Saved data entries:
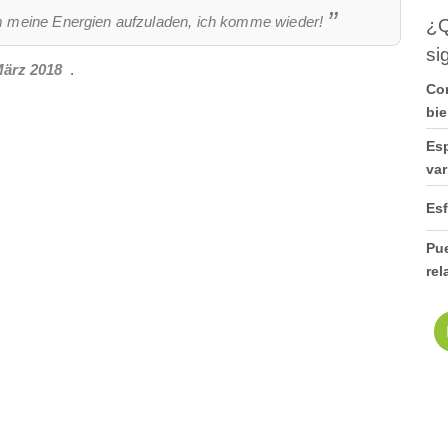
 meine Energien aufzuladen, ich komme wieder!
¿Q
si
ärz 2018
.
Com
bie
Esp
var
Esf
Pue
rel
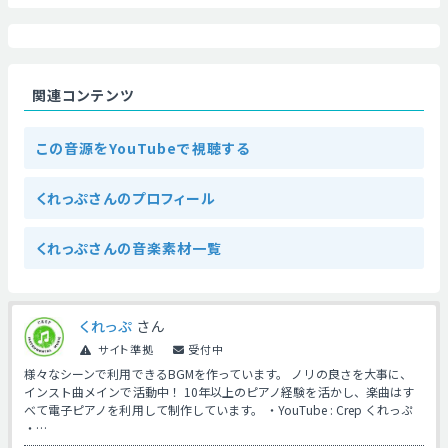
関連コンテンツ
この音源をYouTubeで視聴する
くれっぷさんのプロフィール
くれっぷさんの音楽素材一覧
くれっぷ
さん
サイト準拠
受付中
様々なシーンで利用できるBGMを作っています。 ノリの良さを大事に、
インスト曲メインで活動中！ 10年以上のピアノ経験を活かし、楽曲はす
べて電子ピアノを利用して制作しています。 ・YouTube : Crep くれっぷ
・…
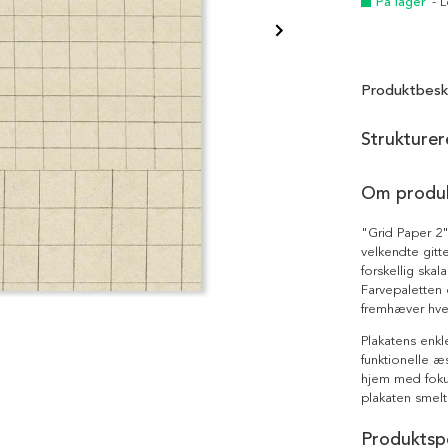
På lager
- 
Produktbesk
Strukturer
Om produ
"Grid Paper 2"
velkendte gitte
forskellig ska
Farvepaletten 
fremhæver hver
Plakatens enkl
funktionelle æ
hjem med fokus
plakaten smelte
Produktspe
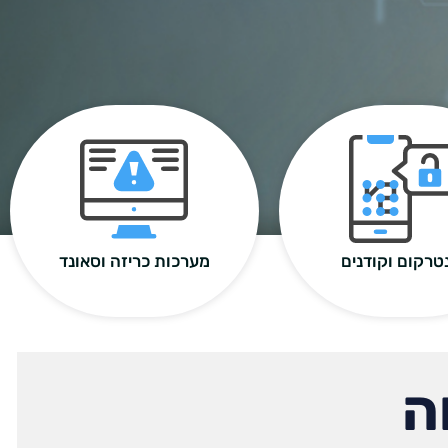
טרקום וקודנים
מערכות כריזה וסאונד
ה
...
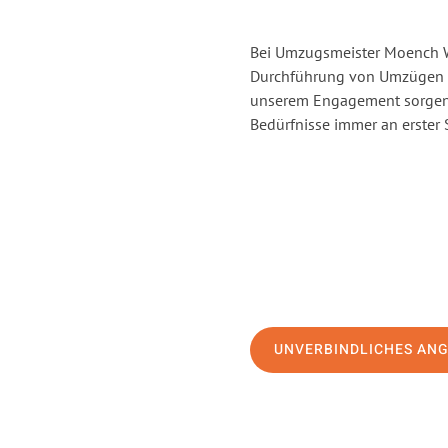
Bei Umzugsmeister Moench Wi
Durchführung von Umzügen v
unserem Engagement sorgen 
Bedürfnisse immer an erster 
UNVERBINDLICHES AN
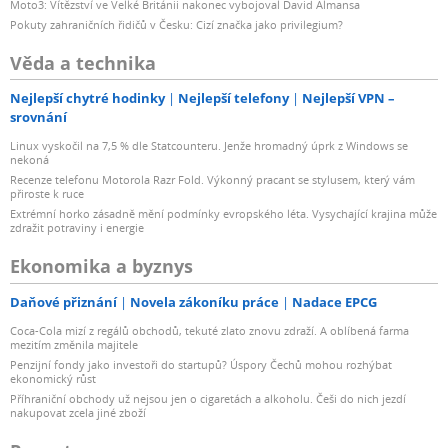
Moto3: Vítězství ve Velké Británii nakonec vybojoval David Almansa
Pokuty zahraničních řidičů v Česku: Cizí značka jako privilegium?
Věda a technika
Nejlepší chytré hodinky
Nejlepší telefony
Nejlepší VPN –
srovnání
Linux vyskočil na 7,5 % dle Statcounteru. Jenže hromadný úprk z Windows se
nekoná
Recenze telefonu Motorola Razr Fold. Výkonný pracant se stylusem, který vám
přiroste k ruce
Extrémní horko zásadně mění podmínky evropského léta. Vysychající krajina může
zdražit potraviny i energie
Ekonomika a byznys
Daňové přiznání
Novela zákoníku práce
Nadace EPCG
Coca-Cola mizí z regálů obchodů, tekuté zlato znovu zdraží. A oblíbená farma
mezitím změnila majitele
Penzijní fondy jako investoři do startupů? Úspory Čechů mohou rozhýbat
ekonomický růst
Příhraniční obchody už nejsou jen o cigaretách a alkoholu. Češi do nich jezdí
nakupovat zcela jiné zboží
* * *
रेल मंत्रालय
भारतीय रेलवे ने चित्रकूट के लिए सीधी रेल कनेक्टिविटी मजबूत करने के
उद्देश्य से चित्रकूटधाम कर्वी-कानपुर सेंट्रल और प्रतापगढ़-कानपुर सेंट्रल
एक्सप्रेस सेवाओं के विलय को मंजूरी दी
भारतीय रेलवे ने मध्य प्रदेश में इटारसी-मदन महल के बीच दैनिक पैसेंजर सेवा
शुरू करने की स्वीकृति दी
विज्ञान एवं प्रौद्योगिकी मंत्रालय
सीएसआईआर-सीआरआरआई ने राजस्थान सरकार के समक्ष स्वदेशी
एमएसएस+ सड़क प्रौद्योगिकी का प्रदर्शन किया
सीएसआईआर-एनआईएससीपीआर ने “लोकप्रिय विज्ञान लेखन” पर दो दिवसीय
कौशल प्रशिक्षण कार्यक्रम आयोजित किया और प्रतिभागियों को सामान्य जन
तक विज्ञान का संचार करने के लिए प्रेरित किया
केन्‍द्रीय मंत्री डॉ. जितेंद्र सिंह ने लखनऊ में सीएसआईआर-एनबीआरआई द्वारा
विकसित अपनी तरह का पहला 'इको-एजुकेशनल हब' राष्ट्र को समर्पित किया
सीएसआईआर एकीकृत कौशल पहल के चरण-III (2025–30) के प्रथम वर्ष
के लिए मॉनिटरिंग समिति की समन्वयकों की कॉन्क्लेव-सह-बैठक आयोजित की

**TO DO**
Scan the lines above for "Věda a technika" and for "ekonomický růst". Repeat exactly the line holding each of them and every line in between.

**WRITTEN ANSWER**
Věda a technika
Nejlepší chytré hodinky
Nejlepší telefony
Nejlepší VPN –
srovnání
Linux vyskočil na 7,5 % dle Statcounteru. Jenže hromadný úprk z Windows se
nekoná
Recenze telefonu Motorola Razr Fold. Výkonný pracant se stylusem, který vám
přiroste k ruce
Extrémní horko zásadně mění podmínky evropského léta. Vysychající krajina může
zdražit potraviny i energie
Ekonomika a byznys
Daňové přiznání
Novela zákoníku práce
Nadace EPCG
Coca-Cola mizí z regálů obchodů, tekuté zlato znovu zdraží. A oblíbená farma
mezitím změnila majitele
Penzijní fondy jako investoři do startupů? Úspory Čechů mohou rozhýbat
ekonomický růst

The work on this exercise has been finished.